I mean, almost all social media has a learning curve but Lemmy is one that if you don’t put in the effort you’re not going to learn it and use it. It’s not seamless to master.
Design for it is an offshoot of what developers made that work for them. There’s a gap between that and what the lay person who grew up with phone apps are willing to put up with.
I know Lemmy will grow and develop. But there’s going to be a bleed off of active users from these waves of new members. I’m hoping that the communities grow fast and that the phone app is designed with the average high school kid or octogenarian in mind.
If I wasn’t a kid who grew up figuring out driver issues or the blue screen of death in Windows all of the time I may have moved on after my first couple of hours with Lemmy.
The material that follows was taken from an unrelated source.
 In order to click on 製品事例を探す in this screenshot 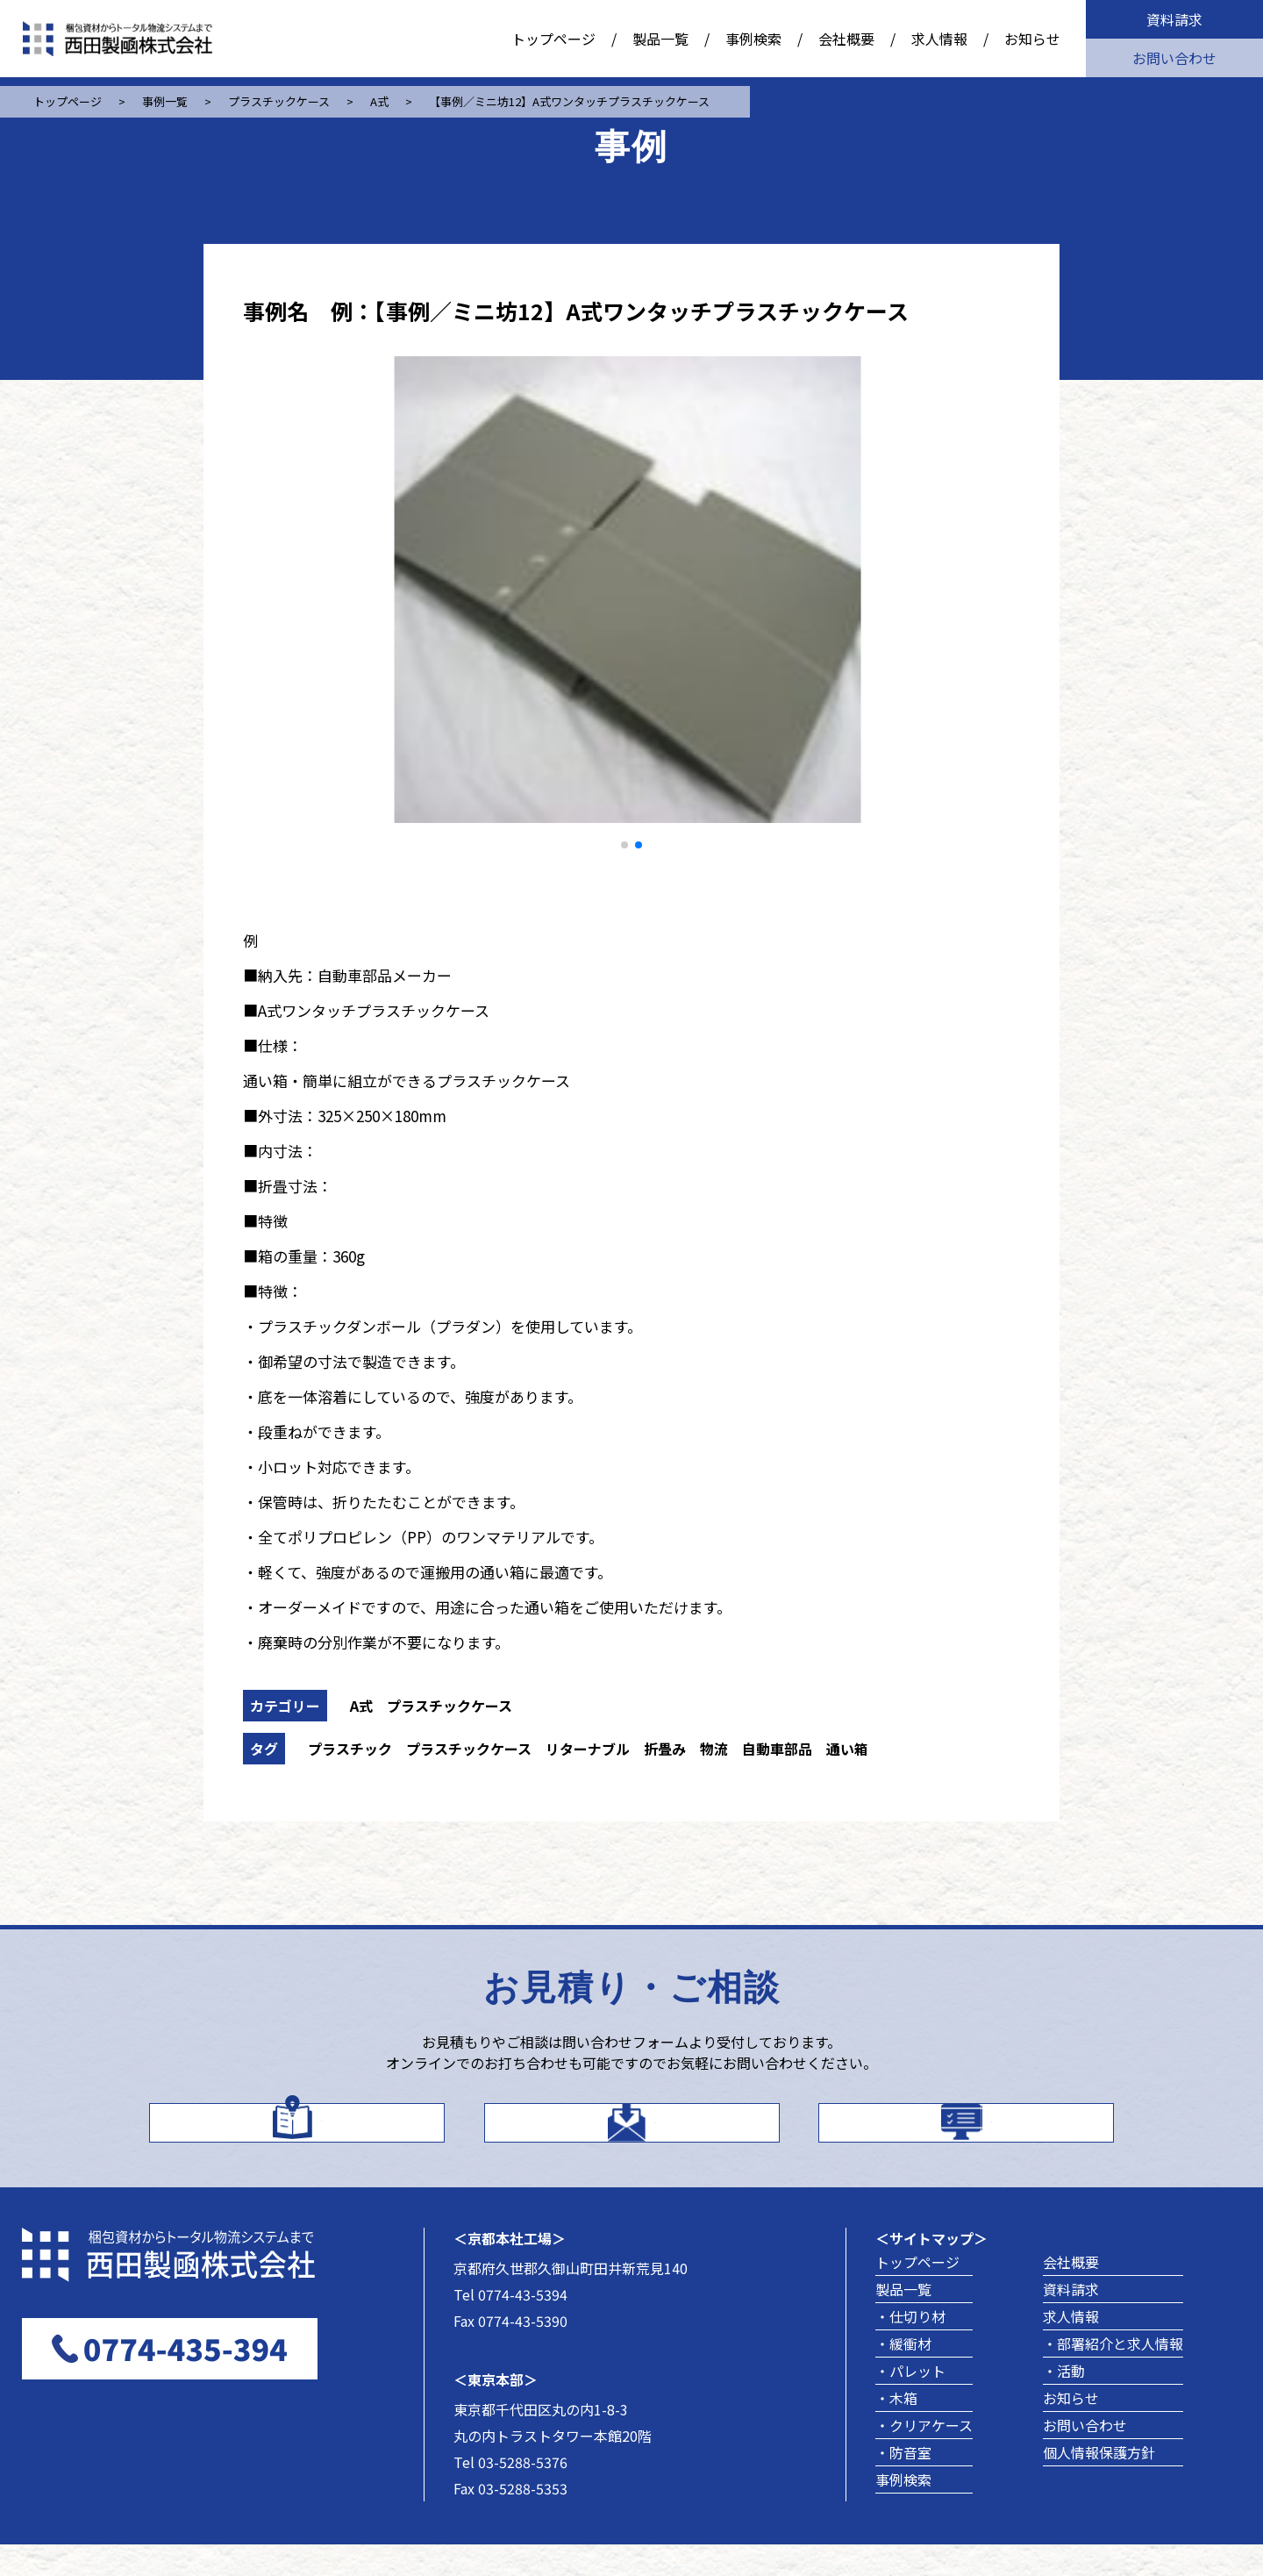, I will do `click(991, 2135)`.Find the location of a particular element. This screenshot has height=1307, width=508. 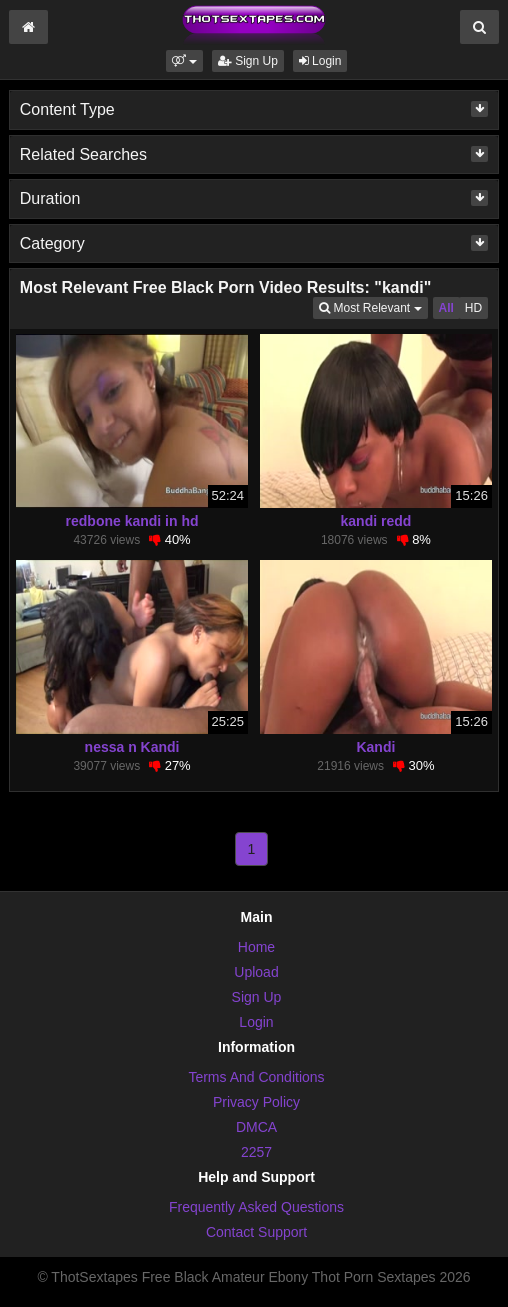

Privacy Policy is located at coordinates (256, 1102).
Truly. I want to see the platform grow and flourish. But it has some hurdles.
Welcome to anything that isn’t mainstream.
Altough I’ve had this talk with some people and I have to agree, most projects that are open source, foss, federated, selfhosted and such… are either cumbersome, requiere technical know-how, are complex (either to use, setup or update), think that command-line is good for everyone or have no users (or the userbase is questionable [and I don’t mean porn, I mean like voats was]).
Centralized services just work, that’s how you get the approval of people willing to try (without technical knowledge) and without the money to buy servers or upgrades.
The rest will follow influencers, brands/products or goverment accounts, so we’re pretty much at lost there.
I think this is the key takeaway with every argument made in this way. People follow content, the content is the actual thing people use any of these services for. People today still use IRC and Usernet. Obviously we don’t want systems to be ridiculously complex, but if the “goal” is to be mainstream then this project is total waste of time. Thankfully that isn’t the goal, and the fediverse, I feel, has already proven to be successful. It’s different, and its differences are why people use it.